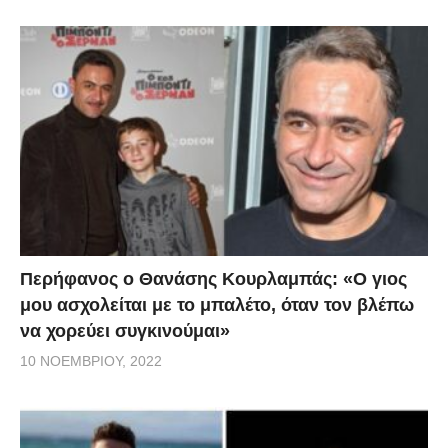
Περήφανος ο Θανάσης Κουρλαμπάς: «Ο γιος
μου ασχολείται με το μπαλέτο, όταν τον βλέπω
να χορεύει συγκινούμαι»
10 ΝΟΕΜΒΡΊΟΥ, 2022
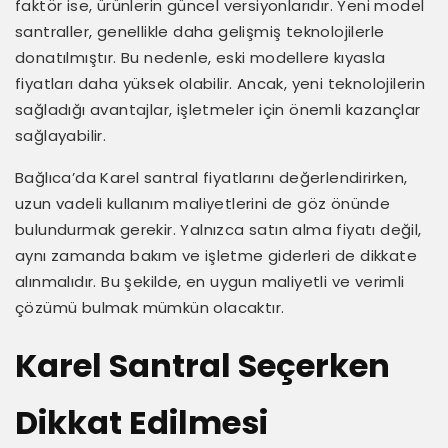
faktör ise, ürünlerin güncel versiyonlarıdır. Yeni model
santraller, genellikle daha gelişmiş teknolojilerle
donatılmıştır. Bu nedenle, eski modellere kıyasla
fiyatları daha yüksek olabilir. Ancak, yeni teknolojilerin
sağladığı avantajlar, işletmeler için önemli kazançlar
sağlayabilir.
Bağlıca’da Karel santral fiyatlarını değerlendirirken,
uzun vadeli kullanım maliyetlerini de göz önünde
bulundurmak gerekir. Yalnızca satın alma fiyatı değil,
aynı zamanda bakım ve işletme giderleri de dikkate
alınmalıdır. Bu şekilde, en uygun maliyetli ve verimli
çözümü bulmak mümkün olacaktır.
Karel Santral Seçerken
Dikkat Edilmesi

============

Every word of the material above should be copied exactly; no pictures.

■ Your response
Περήφανος ο Θανάσης Κουρλαμπάς: «Ο γιος
μου ασχολείται με το μπαλέτο, όταν τον βλέπω
να χορεύει συγκινούμαι»
10 ΝΟΕΜΒΡΊΟΥ, 2022
faktör ise, ürünlerin güncel versiyonlarıdır. Yeni model
santraller, genellikle daha gelişmiş teknolojilerle
donatılmıştır. Bu nedenle, eski modellere kıyasla
fiyatları daha yüksek olabilir. Ancak, yeni teknolojilerin
sağladığı avantajlar, işletmeler için önemli kazançlar
sağlayabilir.
Bağlıca’da Karel santral fiyatlarını değerlendirirken,
uzun vadeli kullanım maliyetlerini de göz önünde
bulundurmak gerekir. Yalnızca satın alma fiyatı değil,
aynı zamanda bakım ve işletme giderleri de dikkate
alınmalıdır. Bu şekilde, en uygun maliyetli ve verimli
çözümü bulmak mümkün olacaktır.
Karel Santral Seçerken
Dikkat Edilmesi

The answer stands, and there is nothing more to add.